The Garden of Darkness

“You’ll be a kid for ages, Mirri,” said Sarai. “I’ll be a teenager a long time before you are.”


“You won’t be a teenager for years,” said Mirri. “And by then Clare here will be grownup. If kids can live to be grownups.”

“That’s enough, Mirri,” said Jem.

“It’s okay,” said Clare.

“I didn’t mean to say you were going to be a grownup soon,” said Mirri to Clare. “It’s not as if you were sixteen. Fifteen isn’t so much.”

Jem sat on the curb near the swings. Mirri launched herself from the swing again and landed on her feet.

“I don’t know how she does that,” said Sarai admiringly. She and Mirri joined Jem on the curb. The four of them sat with their feet in the dusty street as the empty swings moved back and forth in the breeze. Jem idly started throwing pebbles and soon Mirri was doing it too. Sarai watched them intently.

“You’re the first people I’ve seen since my parents died,” said Clare. They all looked out at the silent town. The unkempt buildings loomed over the dusty street and here or there a door hung open or a sign had become detached from its moorings. Lawns were unmown and towering weeds were going to seed in a small graveyard next to the church. Grass was beginning to sprout up in the fissures in the street. Clare found herself thinking that wherever humans had left so much as a crevice, nature invaded.

In front of some of the houses, yellowed newspapers were piled in a heap. One door had a partial red ‘X’ on it, as if someone had made an effort to impose quarantine and then given up. Farther down the street was what looked like a small heap of clothes. Clare hoped it wasn’t another body.

“Did you see the TV spot that the grownup made at the end?” asked Clare.

“I heard about it,” said Jem.

“He said he had a cure,” said Clare.

“Well,” said Jem. “We’ve seen how cures work out.” He turned and looked at her and then looked more closely. She knew it was her eyes. She moved uncomfortably.

“What if he was telling the truth?” she asked.

“I want to hope so,” said Jem. “If there’s no kind of cure at all, Pest will pick us off one by one as we get older. ”

Clare pictured the emptied world. Everything would go eventually. The Golden Gate Bridge and the Eiffel Tower would join the pyramids and the Coliseum in the steady march towards ruin.

“There doesn’t seem to be much point in anything,” said Clare. “If this really is the end of the world.”

Jem considered her words.

“There would be a point to a lot more things,” he said, “if we could grow up.”

“Maybe we’ll make it.”

“I wouldn’t put any bets on turning twenty. Pest’ll come.”

“What about sixteen? Do you think I have a chance?”

Jem didn’t automatically reassure her or tell her not to worry about it or promise to take care of her. She liked him for that. He said,

“I don’t know.”

As they sat on the curb in the rich evening light, their stories began to come.

“I knew Sarai before Pest,” said Jem. “Our families were friends.”

Sarai took up the story.

“Our families were close,” she said. “Even though they were really different.” When it was clear that Sarai and Jem weren’t getting sick, their families moved in together so that the children could care for them more easily. The Cure had not yet been available.

“Thank goodness,” said Sarai. “Because some of them might have become Cureds. Our own families.”

Mirri threw a pebble into the street.

“I don’t like this story,” she said. Sarai put a hand on her shoulder.

“Moving in together seemed like the best plan,” said Jem. “We couldn’t know what would happen. That they would all die. Our parents. Our brothers and sisters.”

“We didn’t know anything that bad could happen,” said Sarai.

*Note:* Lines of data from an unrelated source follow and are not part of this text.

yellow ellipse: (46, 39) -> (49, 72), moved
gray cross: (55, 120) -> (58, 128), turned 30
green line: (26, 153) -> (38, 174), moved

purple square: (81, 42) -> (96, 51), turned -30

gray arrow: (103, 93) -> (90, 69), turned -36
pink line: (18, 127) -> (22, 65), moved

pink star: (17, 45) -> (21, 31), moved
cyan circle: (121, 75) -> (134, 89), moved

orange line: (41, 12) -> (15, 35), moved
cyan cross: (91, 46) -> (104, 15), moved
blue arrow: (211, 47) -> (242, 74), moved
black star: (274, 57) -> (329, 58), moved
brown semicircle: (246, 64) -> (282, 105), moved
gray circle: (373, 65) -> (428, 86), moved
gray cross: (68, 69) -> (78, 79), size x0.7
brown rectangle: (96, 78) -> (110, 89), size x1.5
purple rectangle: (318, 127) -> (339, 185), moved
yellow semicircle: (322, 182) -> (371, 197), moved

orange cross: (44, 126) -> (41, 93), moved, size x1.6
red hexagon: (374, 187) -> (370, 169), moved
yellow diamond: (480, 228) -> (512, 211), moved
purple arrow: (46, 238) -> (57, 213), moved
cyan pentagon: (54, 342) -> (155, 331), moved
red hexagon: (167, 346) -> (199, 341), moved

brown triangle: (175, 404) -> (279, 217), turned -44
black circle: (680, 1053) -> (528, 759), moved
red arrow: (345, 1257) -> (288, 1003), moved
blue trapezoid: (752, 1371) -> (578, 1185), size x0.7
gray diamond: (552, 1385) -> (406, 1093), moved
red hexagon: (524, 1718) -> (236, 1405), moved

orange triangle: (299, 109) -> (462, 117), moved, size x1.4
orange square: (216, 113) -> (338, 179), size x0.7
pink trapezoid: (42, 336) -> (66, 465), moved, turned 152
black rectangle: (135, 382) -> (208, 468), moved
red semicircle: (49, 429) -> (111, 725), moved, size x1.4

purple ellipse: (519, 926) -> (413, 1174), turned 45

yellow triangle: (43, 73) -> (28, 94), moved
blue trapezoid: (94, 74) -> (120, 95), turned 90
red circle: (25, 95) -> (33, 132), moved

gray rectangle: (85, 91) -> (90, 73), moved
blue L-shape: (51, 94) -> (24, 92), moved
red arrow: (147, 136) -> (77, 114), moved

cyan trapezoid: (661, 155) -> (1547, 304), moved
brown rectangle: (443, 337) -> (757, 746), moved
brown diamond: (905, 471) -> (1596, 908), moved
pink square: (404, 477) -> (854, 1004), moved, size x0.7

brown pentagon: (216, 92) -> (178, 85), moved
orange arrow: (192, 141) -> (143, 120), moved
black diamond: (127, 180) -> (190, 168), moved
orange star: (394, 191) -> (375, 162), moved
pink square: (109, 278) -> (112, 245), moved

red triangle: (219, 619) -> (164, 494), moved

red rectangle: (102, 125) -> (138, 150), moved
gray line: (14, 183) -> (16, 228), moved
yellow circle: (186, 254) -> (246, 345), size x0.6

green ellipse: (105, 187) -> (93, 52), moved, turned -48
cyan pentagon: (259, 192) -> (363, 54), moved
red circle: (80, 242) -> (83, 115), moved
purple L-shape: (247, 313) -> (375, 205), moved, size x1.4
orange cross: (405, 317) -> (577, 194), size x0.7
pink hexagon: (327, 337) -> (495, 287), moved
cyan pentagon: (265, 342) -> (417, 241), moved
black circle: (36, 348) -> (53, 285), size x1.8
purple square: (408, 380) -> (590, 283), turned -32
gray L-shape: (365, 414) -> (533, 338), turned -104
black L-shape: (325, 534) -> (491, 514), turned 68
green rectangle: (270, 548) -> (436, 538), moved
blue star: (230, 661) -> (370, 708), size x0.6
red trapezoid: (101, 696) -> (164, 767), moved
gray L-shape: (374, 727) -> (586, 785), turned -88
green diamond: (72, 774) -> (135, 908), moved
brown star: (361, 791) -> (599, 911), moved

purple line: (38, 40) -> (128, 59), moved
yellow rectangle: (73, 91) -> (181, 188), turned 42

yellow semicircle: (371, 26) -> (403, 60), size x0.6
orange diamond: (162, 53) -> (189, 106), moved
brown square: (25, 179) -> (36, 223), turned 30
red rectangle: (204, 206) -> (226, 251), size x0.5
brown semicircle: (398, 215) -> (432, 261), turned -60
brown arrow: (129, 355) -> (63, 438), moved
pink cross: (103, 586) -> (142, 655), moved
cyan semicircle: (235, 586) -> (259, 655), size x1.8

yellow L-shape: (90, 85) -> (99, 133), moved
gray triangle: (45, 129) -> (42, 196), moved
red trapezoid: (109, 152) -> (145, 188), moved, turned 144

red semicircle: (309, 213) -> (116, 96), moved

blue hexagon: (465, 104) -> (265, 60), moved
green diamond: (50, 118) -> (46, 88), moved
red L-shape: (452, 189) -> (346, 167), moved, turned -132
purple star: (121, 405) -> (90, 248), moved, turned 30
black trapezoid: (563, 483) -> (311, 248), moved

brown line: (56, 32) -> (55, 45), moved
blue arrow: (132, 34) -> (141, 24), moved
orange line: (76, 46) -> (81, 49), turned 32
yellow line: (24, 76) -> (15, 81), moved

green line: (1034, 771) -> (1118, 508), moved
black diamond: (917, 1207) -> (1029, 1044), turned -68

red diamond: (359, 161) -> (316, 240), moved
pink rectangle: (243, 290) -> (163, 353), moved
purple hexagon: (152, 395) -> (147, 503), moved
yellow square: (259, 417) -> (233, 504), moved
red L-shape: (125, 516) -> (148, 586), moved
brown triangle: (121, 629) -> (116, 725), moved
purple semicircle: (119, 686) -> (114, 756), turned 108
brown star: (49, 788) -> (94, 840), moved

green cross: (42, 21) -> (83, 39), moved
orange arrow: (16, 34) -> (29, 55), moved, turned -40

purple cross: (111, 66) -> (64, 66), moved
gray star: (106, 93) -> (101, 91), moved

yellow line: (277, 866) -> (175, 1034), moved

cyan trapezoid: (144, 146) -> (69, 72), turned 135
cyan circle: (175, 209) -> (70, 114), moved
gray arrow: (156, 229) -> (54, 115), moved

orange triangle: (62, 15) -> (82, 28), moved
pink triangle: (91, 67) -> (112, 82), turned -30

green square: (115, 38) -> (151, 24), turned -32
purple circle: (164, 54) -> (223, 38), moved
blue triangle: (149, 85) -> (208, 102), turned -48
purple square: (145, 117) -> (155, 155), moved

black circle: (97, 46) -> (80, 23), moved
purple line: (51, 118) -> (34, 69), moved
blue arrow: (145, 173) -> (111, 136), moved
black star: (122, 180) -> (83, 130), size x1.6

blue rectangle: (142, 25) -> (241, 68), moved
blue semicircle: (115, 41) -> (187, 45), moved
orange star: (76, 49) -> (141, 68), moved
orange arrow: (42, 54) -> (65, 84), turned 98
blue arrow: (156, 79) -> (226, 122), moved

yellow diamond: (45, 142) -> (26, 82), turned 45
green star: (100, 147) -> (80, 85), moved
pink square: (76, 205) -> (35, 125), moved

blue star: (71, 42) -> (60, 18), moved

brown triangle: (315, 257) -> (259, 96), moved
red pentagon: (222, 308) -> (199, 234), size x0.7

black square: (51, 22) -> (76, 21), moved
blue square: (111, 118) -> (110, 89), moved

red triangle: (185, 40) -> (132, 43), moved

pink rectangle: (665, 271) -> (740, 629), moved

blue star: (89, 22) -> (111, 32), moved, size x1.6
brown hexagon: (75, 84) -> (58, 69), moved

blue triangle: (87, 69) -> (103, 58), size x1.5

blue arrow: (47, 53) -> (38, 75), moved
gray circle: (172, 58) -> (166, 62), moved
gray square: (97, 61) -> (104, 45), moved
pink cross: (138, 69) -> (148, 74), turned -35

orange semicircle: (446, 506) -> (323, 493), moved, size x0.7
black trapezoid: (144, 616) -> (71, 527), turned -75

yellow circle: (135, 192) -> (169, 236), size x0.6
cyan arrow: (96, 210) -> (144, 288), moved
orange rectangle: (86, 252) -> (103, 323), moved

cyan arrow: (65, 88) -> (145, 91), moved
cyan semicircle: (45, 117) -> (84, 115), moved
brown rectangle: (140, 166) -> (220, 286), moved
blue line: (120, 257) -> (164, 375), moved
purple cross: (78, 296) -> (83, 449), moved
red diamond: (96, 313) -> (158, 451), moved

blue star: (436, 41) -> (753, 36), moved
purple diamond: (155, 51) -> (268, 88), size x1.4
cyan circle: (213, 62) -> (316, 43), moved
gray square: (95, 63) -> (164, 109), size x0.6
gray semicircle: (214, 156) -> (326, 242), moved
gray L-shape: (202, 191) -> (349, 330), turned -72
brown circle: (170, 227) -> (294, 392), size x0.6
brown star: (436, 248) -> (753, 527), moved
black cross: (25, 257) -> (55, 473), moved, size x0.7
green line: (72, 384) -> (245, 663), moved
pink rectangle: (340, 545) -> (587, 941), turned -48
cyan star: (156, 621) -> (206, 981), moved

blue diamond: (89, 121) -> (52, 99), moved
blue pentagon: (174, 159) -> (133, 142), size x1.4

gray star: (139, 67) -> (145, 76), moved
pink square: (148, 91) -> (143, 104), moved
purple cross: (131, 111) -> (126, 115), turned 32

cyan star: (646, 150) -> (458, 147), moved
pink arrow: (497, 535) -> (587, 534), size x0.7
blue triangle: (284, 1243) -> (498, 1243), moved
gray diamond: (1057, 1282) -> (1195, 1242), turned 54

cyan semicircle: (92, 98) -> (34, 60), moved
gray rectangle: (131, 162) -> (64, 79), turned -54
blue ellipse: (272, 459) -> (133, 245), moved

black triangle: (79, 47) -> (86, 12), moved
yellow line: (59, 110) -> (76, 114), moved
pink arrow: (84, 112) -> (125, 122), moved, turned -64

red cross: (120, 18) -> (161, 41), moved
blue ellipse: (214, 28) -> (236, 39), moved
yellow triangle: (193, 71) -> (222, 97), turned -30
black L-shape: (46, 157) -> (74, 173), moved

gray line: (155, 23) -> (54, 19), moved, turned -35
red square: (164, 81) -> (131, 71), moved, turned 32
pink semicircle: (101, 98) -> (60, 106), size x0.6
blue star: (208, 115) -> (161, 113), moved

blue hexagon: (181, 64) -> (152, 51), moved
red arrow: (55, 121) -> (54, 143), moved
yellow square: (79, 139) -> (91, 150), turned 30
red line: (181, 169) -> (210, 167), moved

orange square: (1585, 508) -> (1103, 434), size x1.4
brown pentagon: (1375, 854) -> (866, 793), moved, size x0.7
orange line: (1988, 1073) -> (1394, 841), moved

When the house was finally silent, Jem told Clare, when all the others were dead, they had waited listlessly for Children’s Services to arrive. But nobody came. Like Clare, after a while Jem and Sarai realized that there was no ‘they’ anymore. Jem and Sarai had stuffed two packs and two sets of bicycle saddlebags with clothes and supplies.

“But the most useful thing we brought is a can-opener,” Sarai said. “And we almost forgot to bring that.”

Then they had loaded their bicycles and slowly made their way out of the city and into the hills.

“We didn’t see any other children,” said Jem. “And we only saw one Cured. He was smashing every plate-glass window in a street of stores. He didn’t notice us, and we just slipped by.”

Clare listened with a kind of envy: these children had made plans. If her parents had died in the city, she might have been helpless. But Jem had taken charge. And Jem was only thirteen.

“We had to get out of there,” Jem said. “It was only a matter of time before other diseases broke out. With all those bodies lying around.”